Não é um novo acordo, mas uma revisão: há palavras que deixaram de ser pronunciadas corretamente, e letras ou acentos que fazem falta, alertam especialistas.
“Os alunos, ao lerem um certo termo, já articulavam as palavras com algum emudecimento vocálico e até o apagamento de vogais pretónicas”. Assim conta o professor e responsável por um exame linguístico feito numa escola que tentou detetar efeitos do acordo ortográfico vigente, António Jacinto Pascoal, ao jornal Público.
Dá o exemplo da palavra “coletânea”, que antes se escrevia “colectânea”, e que muda a sonorização por causa de ter perdido o “c”.
“O texto do AO90 (Acordo Ortográfico de 1990) decreta a ortografia à luz da pronúncia culta. O problema é que não é um critério científico. E a prova de que não é um critério em que sequer haja consenso é que os dicionários e os prontuários não registam da mesma forma as palavras em matéria de cês e pês. Isto não é uma opinião, é um facto”, diz o revisor linguístico Manuel Monteiro.
“Não conheço nenhum acordo ortográfico que pusesse a ortografia ancorada na pronúncia”, comenta. Refere-se aos casos em que os “c” e “p” caíram porque não eram pronunciados, mas também às palavras como “convicção”, “ficção” ou “rapto”, em que estas letras não caíram porque são pronunciadas.
“Comecei a perceber que os alunos já não distinguiam uma série de palavras mais ou menos semelhantes, com a confusão de sentido que daí advém”, conta ainda António Jacinto Pascoal. Refere-se a palavras como “receção” e “recessão”, que passam a ser pronunciadas da mesma forma devido À queda do “p” na antiga palavra “recepção”. “Os alunos já não conseguem reconhecer determinadas ambiguidades”, comenta.
“O problema é que, quanto mais simplificamos, mais a empobrecemos. Este é, para mim, o grande problema.
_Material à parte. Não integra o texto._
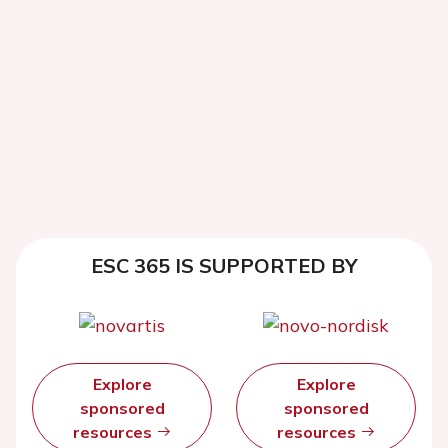
ESC 365 IS SUPPORTED BY
Explore
Explore
sponsored
sponsored
resources
resources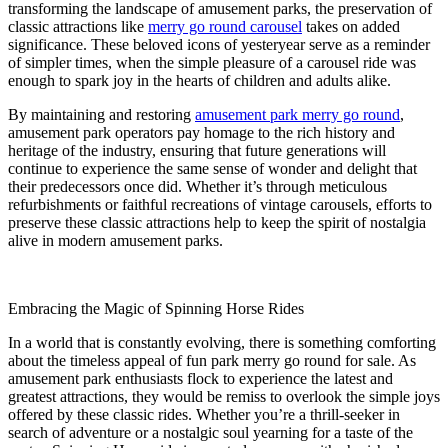
transforming the landscape of amusement parks, the preservation of
classic attractions like
merry go round carousel
takes on added
significance. These beloved icons of yesteryear serve as a reminder
of simpler times, when the simple pleasure of a carousel ride was
enough to spark joy in the hearts of children and adults alike.
By maintaining and restoring
amusement park merry go round
,
amusement park operators pay homage to the rich history and
heritage of the industry, ensuring that future generations will
continue to experience the same sense of wonder and delight that
their predecessors once did. Whether it’s through meticulous
refurbishments or faithful recreations of vintage carousels, efforts to
preserve these classic attractions help to keep the spirit of nostalgia
alive in modern amusement parks.
Embracing the Magic of Spinning Horse Rides
In a world that is constantly evolving, there is something comforting
about the timeless appeal of fun park merry go round for sale. As
amusement park enthusiasts flock to experience the latest and
greatest attractions, they would be remiss to overlook the simple joys
offered by these classic rides. Whether you’re a thrill-seeker in
search of adventure or a nostalgic soul yearning for a taste of the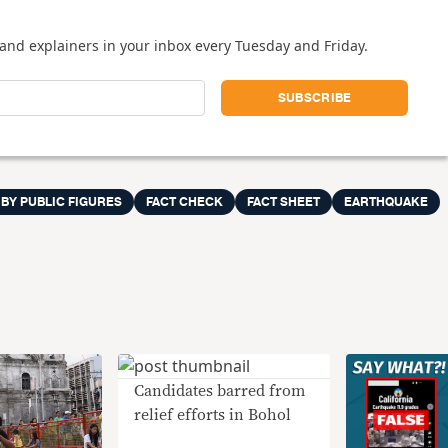
and explainers in your inbox every Tuesday and Friday.
 BY PUBLIC FIGURES
FACT CHECK
FACT SHEET
EARTHQUAKE
Candidates barred from
relief efforts in Bohol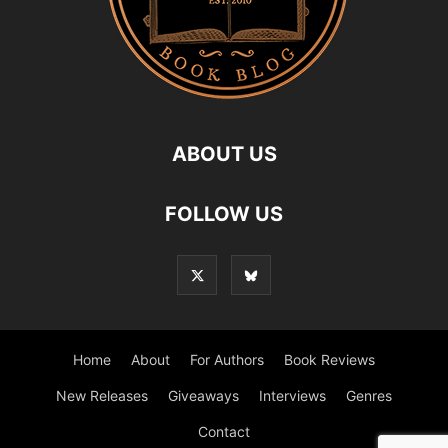
ABOUT US
FOLLOW US
Home
About
For Authors
Book Reviews
New Releases
Giveaways
Interviews
Genres
Contact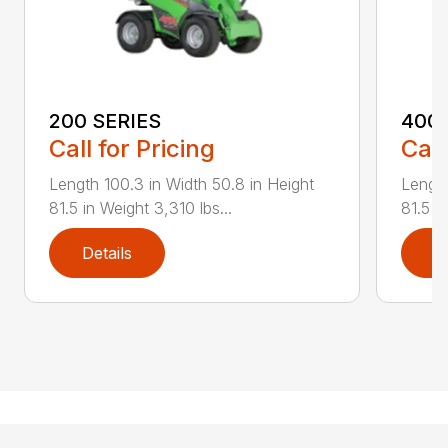
200 SERIES
400 
Call for Pricing
Call
Length 100.3 in Width 50.8 in Height
Length
81.5 in Weight 3,310 lbs...
81.5 i
Details
D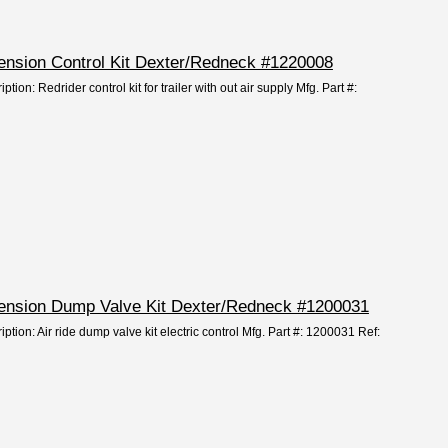
pension Control Kit Dexter/Redneck #1220008
tion: Redrider control kit for trailer with out air supply Mfg. Part #:
spension Dump Valve Kit Dexter/Redneck #1200031
ption: Air ride dump valve kit electric control Mfg. Part #: 1200031 Ref: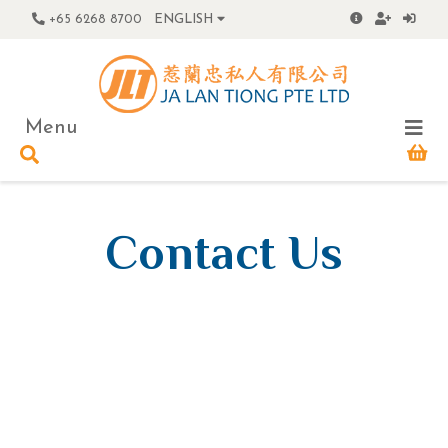
+65 6268 8700
ENGLISH
Menu
Contact Us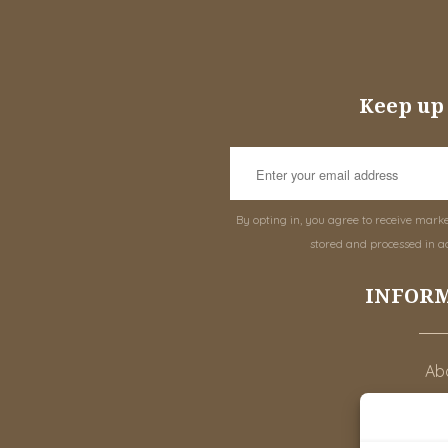
Keep up 
By opting in, you agree to receive mark
stored and processed in a
INFOR
Abo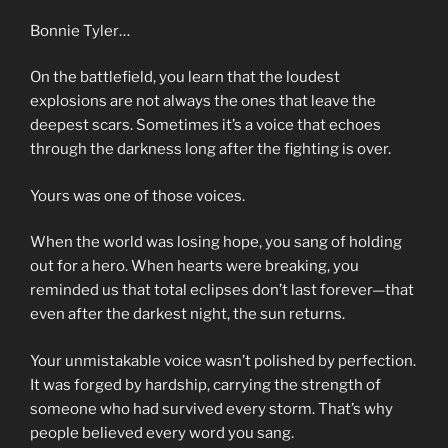
Bonnie Tyler…
On the battlefield, you learn that the loudest
explosions are not always the ones that leave the
deepest scars. Sometimes it’s a voice that echoes
through the darkness long after the fighting is over.
Yours was one of those voices.
When the world was losing hope, you sang of holding
out for a hero. When hearts were breaking, you
reminded us that total eclipses don’t last forever—that
even after the darkest night, the sun returns.
Your unmistakable voice wasn’t polished by perfection.
It was forged by hardship, carrying the strength of
someone who had survived every storm. That’s why
people believed every word you sang.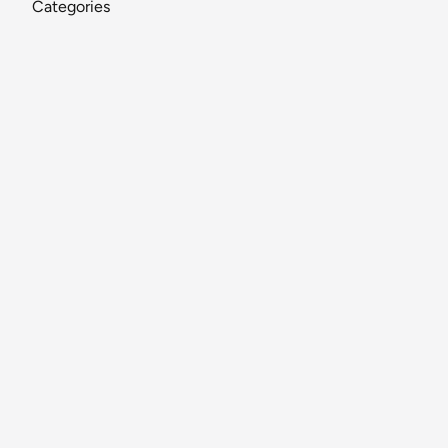
Categories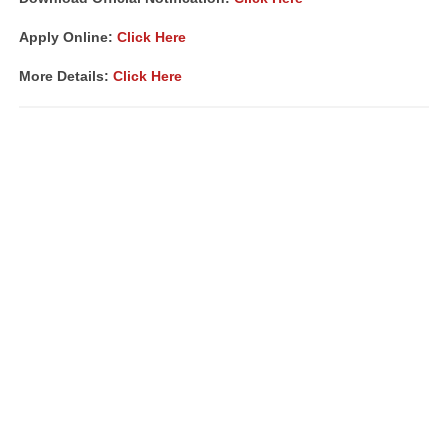
Apply Online:
Click Here
More Details:
Click Here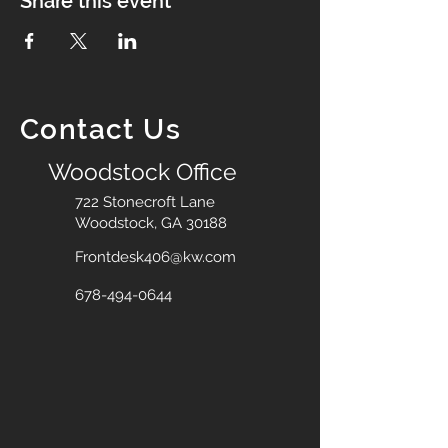
Share this event
Contact Us
Woodstock Office
722 Stonecroft Lane
Woodstock, GA 30188
Frontdesk406@kw.com
678-494-0644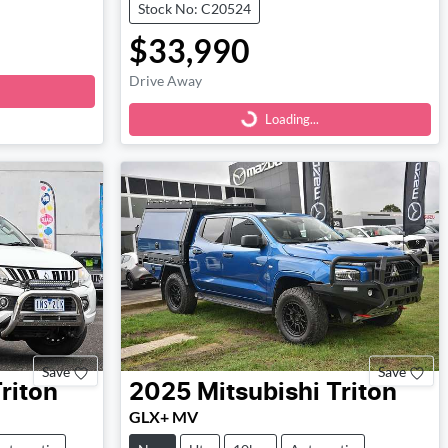
Stock No: C20524
$33,990
Loading...
Drive Away
Loading...
Save
Save
riton
2025
Mitsubishi
Triton
GLX+ MV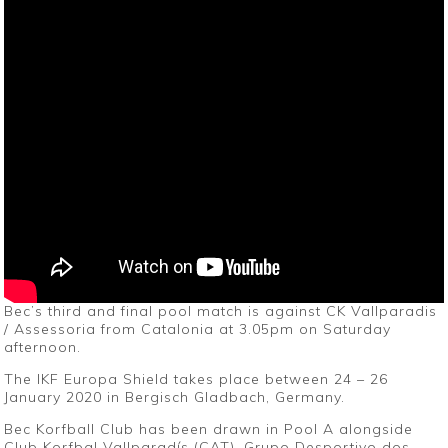
Bec’s third and final pool match is against CK Vallparadis
/ Assessoria from Catalonia at 3.05pm on Saturday
afternoon.
The IKF Europa Shield takes place between 24 – 26
January 2020 in Bergisch Gladbach, Germany.
Bec Korfball Club has been drawn in Pool A alongside
Club Korfbal Vallparadís (CAT), Grupo Desportivo dos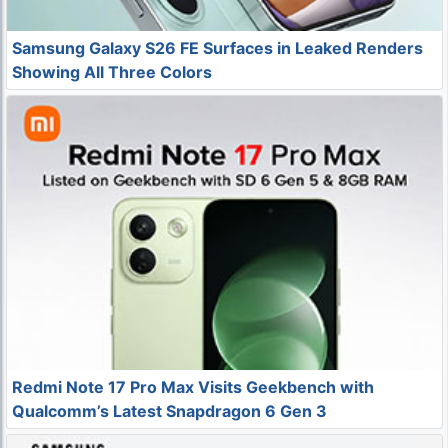
Samsung Galaxy S26 FE Surfaces in Leaked Renders
Showing All Three Colors
Redmi Note 17 Pro Max Visits Geekbench with
Qualcomm’s Latest Snapdragon 6 Gen 3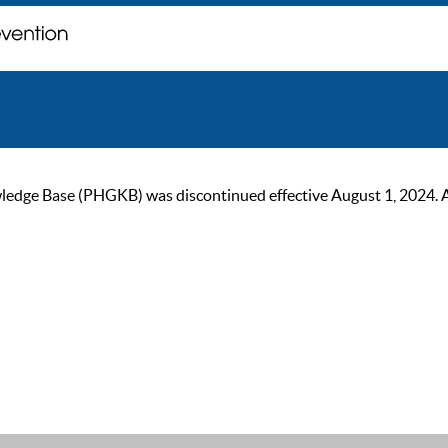
ge Base (PHGKB) was discontinued effective August 1, 2024. As of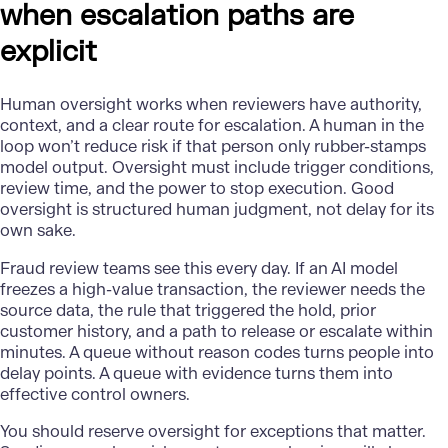
when escalation paths are
explicit
Human oversight
works when reviewers have authority,
context, and a clear route for escalation. A human in the
loop won’t reduce risk if that person only rubber-stamps
model output. Oversight must include trigger conditions,
review time, and the power to stop execution. Good
oversight is structured human judgment, not delay for its
own sake.
Fraud review
teams see this every day. If an AI model
freezes a high-value transaction, the reviewer needs the
source data, the rule that triggered the hold, prior
customer history, and a path to release or escalate within
minutes. A queue without reason codes turns people into
delay points. A queue with evidence turns them into
effective control owners.
You should reserve oversight for exceptions that matter.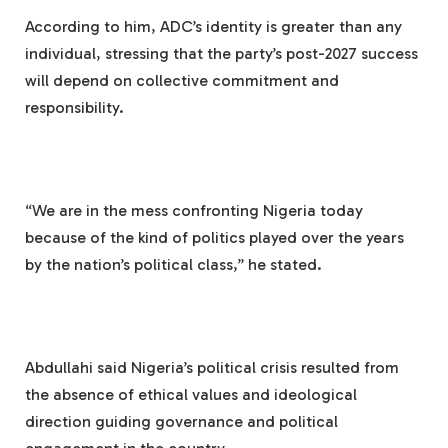
According to him, ADC’s identity is greater than any
individual, stressing that the party’s post-2027 success
will depend on collective commitment and
responsibility.
“We are in the mess confronting Nigeria today
because of the kind of politics played over the years
by the nation’s political class,” he stated.
Abdullahi said Nigeria’s political crisis resulted from
the absence of ethical values and ideological
direction guiding governance and political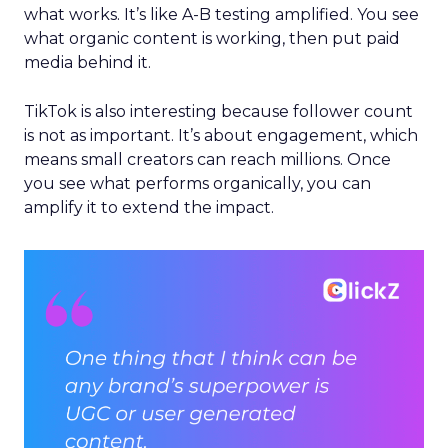
what works. It’s like A-B testing amplified. You see
what organic content is working, then put paid
media behind it.
TikTok is also interesting because follower count
is not as important. It’s about engagement, which
means small creators can reach millions. Once
you see what performs organically, you can
amplify it to extend the impact.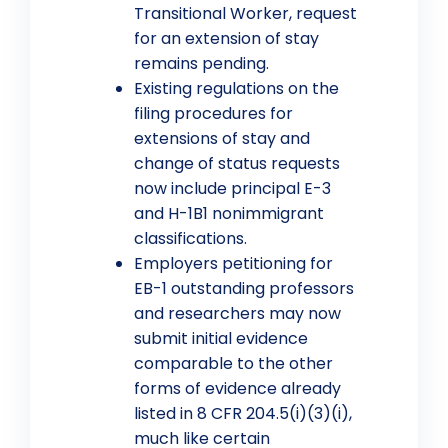
Transitional Worker, request
for an extension of stay
remains pending.
Existing regulations on the
filing procedures for
extensions of stay and
change of status requests
now include principal E-3
and H-1B1 nonimmigrant
classifications.
Employers petitioning for
EB-1 outstanding professors
and researchers may now
submit initial evidence
comparable to the other
forms of evidence already
listed in 8 CFR 204.5(i)(3)(i),
much like certain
É como dar a um pintor a impossibilidade de usar uma série de cores. É retirar as cores a um instrumento ortográfico”, diz o revisor linguístico.
Há problemas também com hífens e acentos. Ana Salgado, presidente do Instituto de Lexicologia e Lexicografia na Academia das Ciências, admite um recuo no AO90 na palavra “para”, que antes se escrevia “pára”. “Porque não voltar a olhar para a questão e repor o acento se ele faz assim tanta falta?”, diz.
Agora, foi criado um grupo de trabalho que vai “aperfeiçoar” o acordo. “Há imensa gente que acha que o acordo ortográfico é irreversível. Não digo que o seja porque penso que seria possível, e é importante que se volte a discuti-lo”, diz António Jacinto Pascoal.